(Extracted page text data)
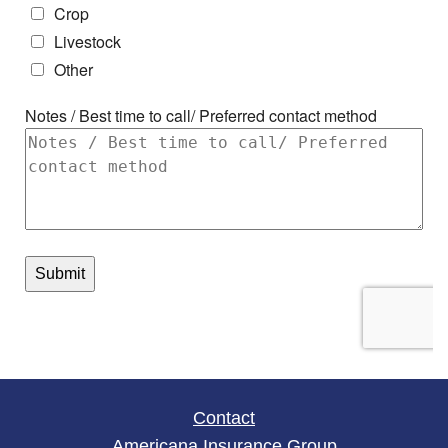
Contact
Americana Insurance Group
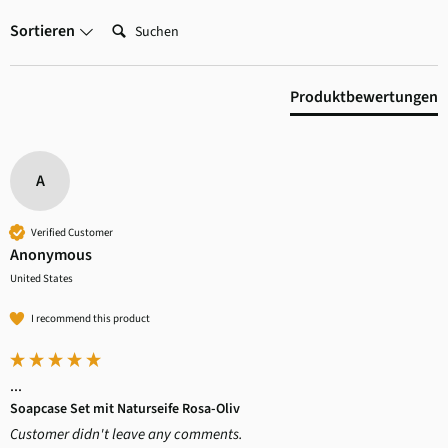
Suchen:
Sortieren
Produktbewertungen
A
Verified Customer
Anonymous
United States
I recommend this product
...
Soapcase Set mit Naturseife Rosa-Oliv
Customer didn't leave any comments.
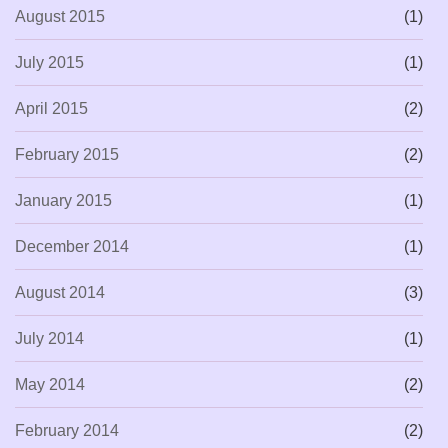
August 2015
(1)
July 2015
(1)
April 2015
(2)
February 2015
(2)
January 2015
(1)
December 2014
(1)
August 2014
(3)
July 2014
(1)
May 2014
(2)
February 2014
(2)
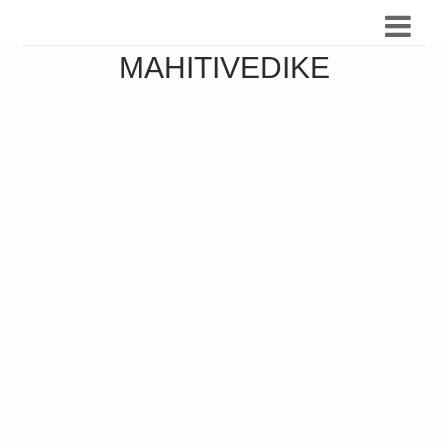
MAHITIVEDIKE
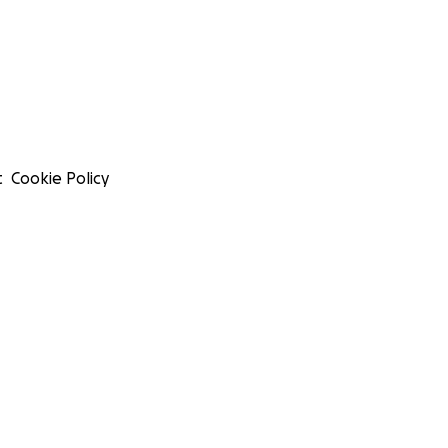
t
Cookie Policy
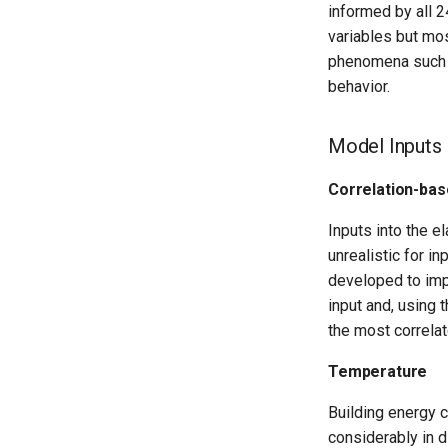
informed by all 2
variables but mos
phenomena such as
behavior.
Model Inputs
Correlation-bas
Inputs into the e
unrealistic for i
developed to imp
input and, using 
the most correlat
Temperature
Building energy 
considerably in d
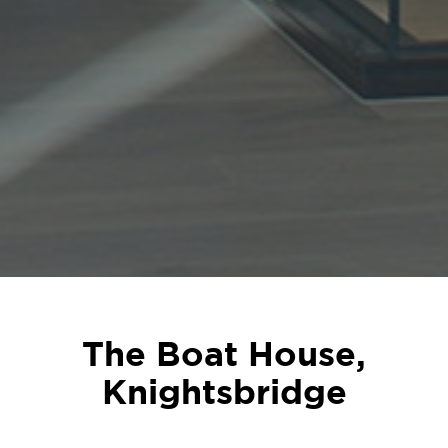
The Boat House,
Knightsbridge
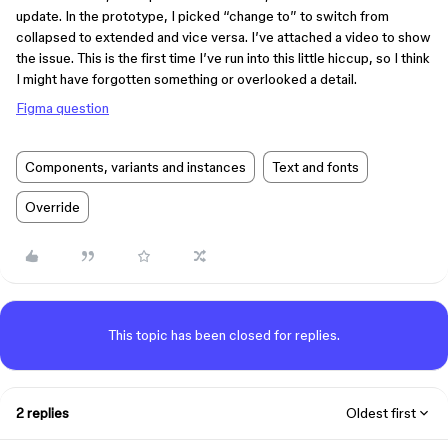
update. In the prototype, I picked “change to” to switch from
collapsed to extended and vice versa. I’ve attached a video to show
the issue. This is the first time I’ve run into this little hiccup, so I think
I might have forgotten something or overlooked a detail.
Figma question
Components, variants and instances
Text and fonts
Override
This topic has been closed for replies.
2 replies
Oldest first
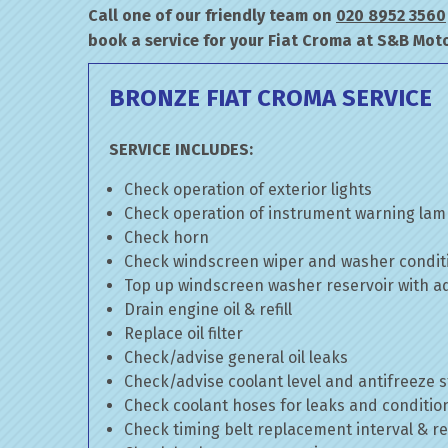
Call one of our friendly team on
020 8952 3560
book a service for your Fiat Croma at S&B Moto
BRONZE FIAT CROMA SERVICE
SERVICE INCLUDES:
Check operation of exterior lights
Check operation of instrument warning la
Check horn
Check windscreen wiper and washer condit
Top up windscreen washer reservoir with add
Drain engine oil & refill
Replace oil filter
Check/advise general oil leaks
Check/advise coolant level and antifreeze 
Check coolant hoses for leaks and conditio
Check timing belt replacement interval & re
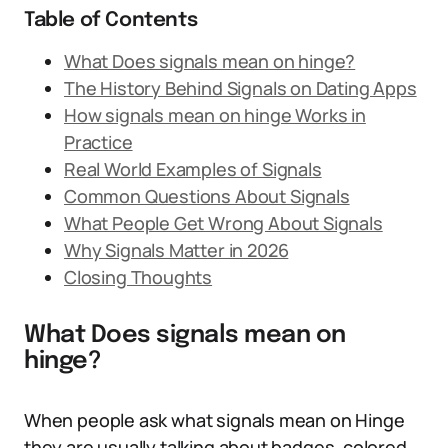
Table of Contents
What Does signals mean on hinge?
The History Behind Signals on Dating Apps
How signals mean on hinge Works in
Practice
Real World Examples of Signals
Common Questions About Signals
What People Get Wrong About Signals
Why Signals Matter in 2026
Closing Thoughts
What Does signals mean on
hinge?
When people ask what signals mean on Hinge
they are usually talking about badges, colored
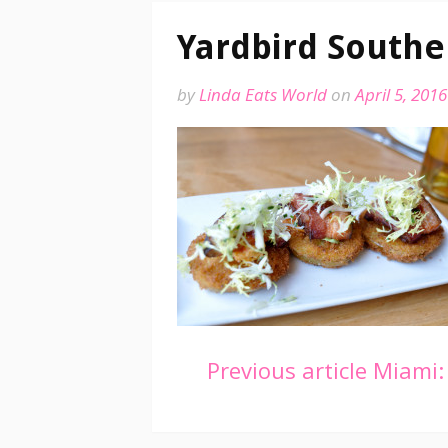
Yardbird Southe
by
Linda Eats World
on
April 5, 2016
Continue
Previous article
Miami: 
Reading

*EXERCISE:* Leave the images behind and write out every entry exactly.

*EXERCISE RESPONSE:*
Contact
Americana Insurance Group
Suchen:
Sortieren
Produktbewertungen
A
Verified Customer
Anonymous
United States
I recommend this product
...
Soapcase Set mit Naturseife Rosa-Oliv
Customer didn't leave any comments.
August 2015
(1)
July 2015
(1)
April 2015
(2)
February 2015
(2)
January 2015
(1)
December 2014
(1)
August 2014
(3)
July 2014
(1)
May 2014
(2)
February 2014
(2)
MAHITIVEDIKE
t
Cookie Policy
informed by all 2
variables but mos
phenomena such as
behavior.
Model Inputs
Correlation-bas
Inputs into the e
unrealistic for i
developed to imp
input and, using 
the most correlat
Temperature
Building energy 
considerably in d
The Boat House,
Knightsbridge
update. In the prototype, I picked “change to” to switch from
collapsed to extended and vice versa. I’ve attached a video to show
the issue. This is the first time I’ve run into this little hiccup, so I think
I might have forgotten something or overlooked a detail.
Figma question
Components, variants and instances
Text and fonts
Override
This topic has been closed for replies.
2 replies
Oldest first
Call one of our friendly team on
020 8952 3560
book a service for your Fiat Croma at S&B Moto
BRONZE FIAT CROMA SERVICE
SERVICE INCLUDES:
Check operation of exterior lights
Check operation of instrument warning la
Check horn
Check windscreen wiper and washer condit
Top up windscreen washer reservoir with add
Drain engine oil & refill
Replace oil filter
Check/advise general oil leaks
Check/advise coolant level and antifreeze 
Check coolant hoses for leaks and conditio
Check timing belt replacement interval & re
Table of Contents
What Does signals mean on hinge?
The History Behind Signals on Dating Apps
How signals mean on hinge Works in
Practice
Real World Examples of Signals
Common Questions About Signals
What People Get Wrong About Signals
Why Signals Matter in 2026
Closing Thoughts
What Does signals mean on
hinge?
When people ask what signals mean on Hinge
they are usually talking about badges, colored
Yardbird Southe
by
Linda Eats World
on
April 5, 2016
Continue
Previous article
Miami: 
Reading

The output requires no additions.